Support Questions
Find answers, ask questions, and share your expertise

Running MaprRduce on Hbase table snapshot not working

Running MaprRduce on Hbase table snapshot not working

Rising Star

In order to avoid full table scan on Hbase table i thought to run mapreduce on Hbase table snapshot .

I have created snapshot of my table using below command

snapshot 'FundamentalAnalytic','FundamentalAnalyticSnapshot'

After that to run mapreduce i have to transfer it to my local HDFS .So i ran export command like following and copy it to tmp dir .

hbase org.apache.hadoop.hbase.snapshot.ExportSnapshot -snapshot FundamentalAnalyticSnapshot -copy-to /tmp/  -mappers 16

It got copied successfully not i ran mapreduce job that has driver code like this.

String snapshotName="FundamentalAnalyticSnapshot";
TableMapReduceUtil.initTableSnapshotMapperJob(snapshotName, scan, DefaultMapper.class, NullWritable.class, Text.class, job,true, new Path("/tmp");

But it throw error

org.apache.hadoop.hbase.snapshot.CorruptedSnapshotException: Couldn't read snapshot info from:file:/tmp/hbase-cloudera/hbase/.hbase-snapshot/FundamentalAnalyticSnapshot/.snapshotinfo     at org.apache.hadoop.hbase.snapshot.SnapshotDescriptionUtils.readSnapshotInfo(SnapshotDescriptionUtils.java:294)     at org.apache.hadoop.hbase.snapshot.RestoreSnapshotHelper.copySnapshotForScanner(RestoreSnapshotHelper.java:818)     at org.apache.hadoop.hbase.mapreduce.TableSnapshotInputFormatImpl.setInput(TableSnapshotInputFormatImpl.java:355)     at org.apache.hadoop.hbase.mapreduce.TableSnapshotInputFormat.setInput(TableSnapshotInputFormat.java:204)     at org.apache.hadoop.hbase.mapreduce.TableMapReduceUtil.initTableSnapshotMapperJob(TableMapReduceUtil.java:335)     at com.thomsonretuers.hbase.HBaseToFileDriver.run(HBaseToFileDriver.java:128)     at org.apache.hadoop.util.ToolRunner.run(ToolRunner.java:70)     at com.thomsonretuers.hbase.HBaseToFileDriver.main(HBaseToFileDriver.java:75)  Caused by: java.io.FileNotFoundException: File file:/tmp/hbase-cloudera/hbase/.hbase-snapshot/FundamentalAnalyticSnapshot/.snapshotinfo does not exist

I know i am doing some mistake in not exporting snapshot to correct dir .

Please help me .

Thanks,

Sudarshan

3 REPLIES 3

Re: Running MaprRduce on Hbase table snapshot not working

MapReduce over HBase Snapshots expects the snapshot to exist in the HBase installation, not the exported version of it.

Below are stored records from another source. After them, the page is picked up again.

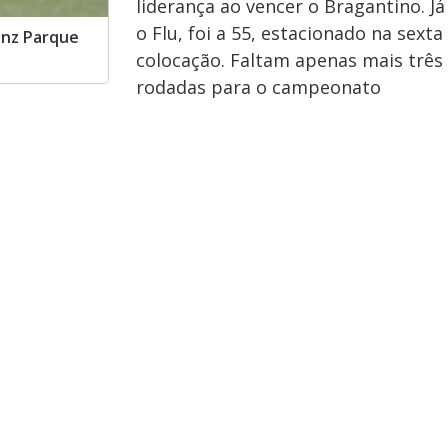
liderança ao vencer o Bragantino. Já
o Flu, foi a 55, estacionado na sexta
anz Parque
colocação. Faltam apenas mais três
rodadas para o campeonato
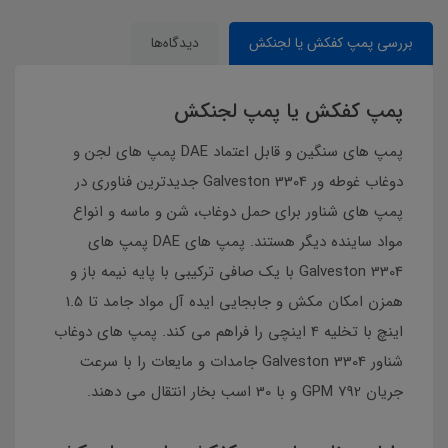
بررسی پمپ کفکش یا لجنکش
دیدگاه‌ها
پمپ کفکش یا پمپ لجنکش
پمپ های سنگین و قابل اعتماد DAE پمپ های لجن و
دوغاب غوطه ور Galveston 3304 جدیدترین فناوری در
پمپ های شناور برای حمل دوغاب، شن و ماسه و انواع
مواد ساینده دیگر هستند. پمپ های DAE پمپ های
Galveston 3304 با یک صافی ترکیبی با پایه نیمه باز و
همزن امکان مکش و جابجایی ایده آل مواد جامد تا 1.5
اینچ با تخلیه 4 اینچی را فراهم می کند. پمپ های دوغاب
شناور Galveston 3304 جامدات و مایعات را با سرعت
جریان 792 GPM و با 30 اسب بخار انتقال می دهند.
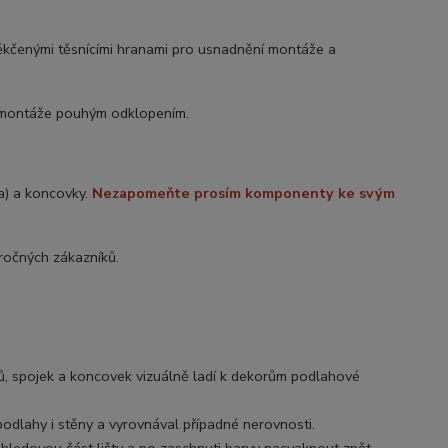
ěkčenými těsnícími hranami pro usnadnění montáže a
demontáže pouhým odklopením.
ka) a koncovky.
Nezapomeňte prosím komponenty ke svým
ročných zákazníků.
ů, spojek a koncovek vizuálně ladí k dekorům podlahové
 podlahy i stěny a vyrovnával případné nerovnosti.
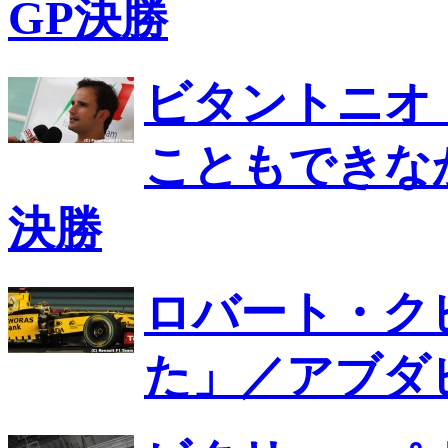
GP決勝
ビタントニオ
こともできな
決勝
ロバート・ク
た」／アブダ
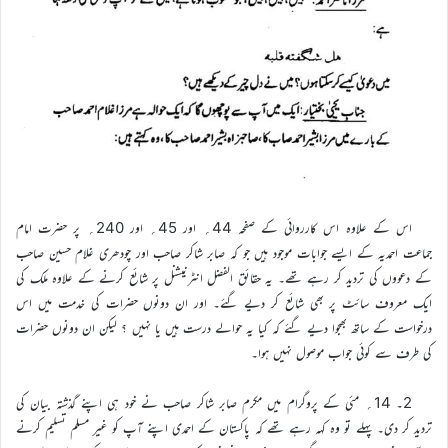
اس کے علاوہ اس کارروائی کے صفحہ 44؍ اور 45؍ اور 240؍ پر حضرت امام
جماعت احمدیہ کے ایسے جوابات موجود ہیں جو کہ صابر شاکر صاحب اور چودھری غلام حسین صاحب
کے دعووں کی تردید کر رہے تھے۔ یہ حقائق الفضل انٹرنیشنل پر شائع کرنے کے علاوہ ملک کی
ایک معروف سائٹ پر بھی شائع کر دیے گئے۔ اور ان دونوں حضرات کی خدمت میں اس
درخواست کے ساتھ بھجوا دیے گئے کہ کیا یہ حوالے درست ہیں یا نہیں ؟ لیکن ان دونوں حضرات
کی طرف سے کوئی جواب موصول نہیں ہوا۔
2۔ 14؍ مئی کے پروگرام میں مکرم صابر شاکر صاحب نے خود ہی اپنے گذشتہ بیان کی
تردید کر دی۔ پہلے تو وہ کہہ رہے تھے کہ پاکستان کے احمدی اپنے آپ کو غیر مسلم تسلیم کرنے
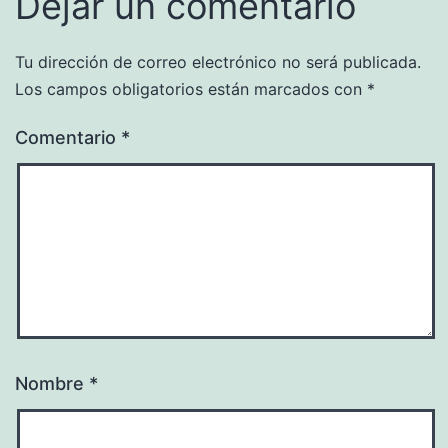
Dejar un comentario
Tu dirección de correo electrónico no será publicada.
Los campos obligatorios están marcados con
*
Comentario
*
Nombre
*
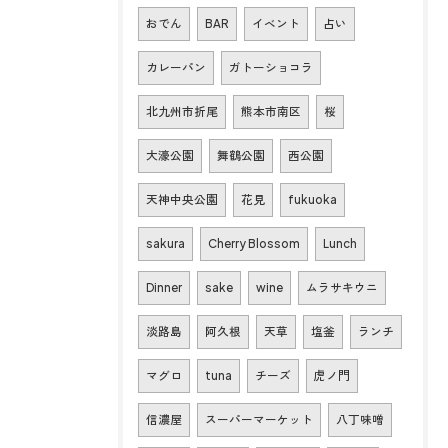
おでん
BAR
イベント
占い
カレーパン
ガトーショコラ
北九州市折尾
熊本市南区
桜
大濠公園
舞鶴公園
西公園
天神中央公園
花見
fukuoka
sakura
Cherry Blossom
Lunch
Dinner
sake
wine
ムラサキウニ
淡路島
阿久根
天草
塩釜
ランチ
マグロ
tuna
チーズ
虎ノ門
信濃屋
スーパーマーケット
八丁味噌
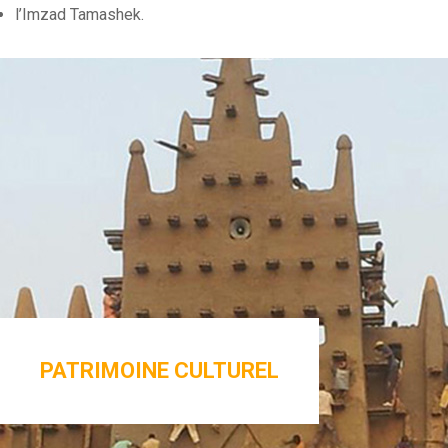
l’Imzad Tamashek.
PATRIMOINE CULTUREL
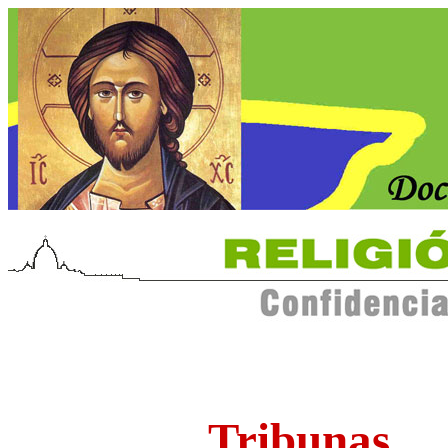
Tribunas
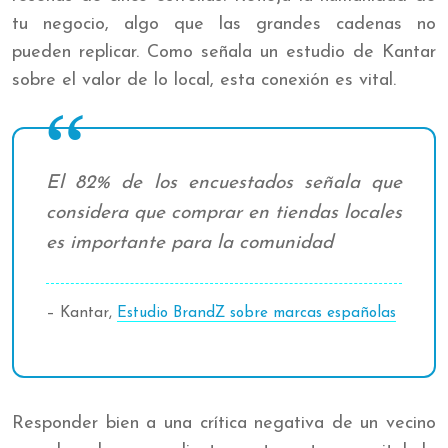
tu negocio, algo que las grandes cadenas no
pueden replicar. Como señala un estudio de Kantar
sobre el valor de lo local, esta conexión es vital.
El 82% de los encuestados señala que
considera que comprar en tiendas locales
es importante para la comunidad
– Kantar,
Estudio BrandZ sobre marcas españolas
Responder bien a una crítica negativa de un vecino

You are also providing a path with file:// where you probably want hdfs://.

Re: Running MaprRduce on Hbase table snapshot not working

Rising Star

I did not get your point snapshot to exist in the HBase installation.Do i have to move snapshot somewhere ?

When i take snapshot will this not automatically available in the Hbase directory .

Also i changes the restorePath as hdfs://quickstart.cloudera:8020/hbase.
java.lang.IllegalArgumentException: java.net.URISyntaxException: Relative path in absolute URI: hdfs://quickstart.cloudera:8020bd03e5d6-bb0a-46ac-b900-65ae0fe0a439

Re: Running MaprRduce on Hbase table snapshot not working

Rising Star

Solved it after using correct path

Create snapshot

snapshot 'FundamentalAnalytic','FundamentalAnalyticSnapshot' 

Export Snapshot to local hdfs

hbase org.apache.hadoop.hbase.snapshot.ExportSnapshot -snapshot FundamentalAnalyticSnapshot -copy-to /tmp -mappers 16 

Driver Job Configuration to rum mapreduce on Hbase snapshot

    String snapshotName="FundamentalAnalyticSnapshot";
    Path restoreDir = new Path("hdfs://quickstart.cloudera:8020/tmp");
    String  hbaseRootDir =  "hdfs://quickstart.cloudera:8020/hbase";
TableMapReduceUtil.initTableSnapshotMapperJob(snapshotName, // snapshot name
    scan, // Scan instance to control CF and attribute selection
    DefaultMapper.class, // mapper class
    NullWritable.class, // mapper output key
    Text.class, // mapper output value
    job,
    true,
    restoreDir); 

Also running mapreduce on Hbase snapshot will skip scan on Hbase table and also there will be no impact on region server.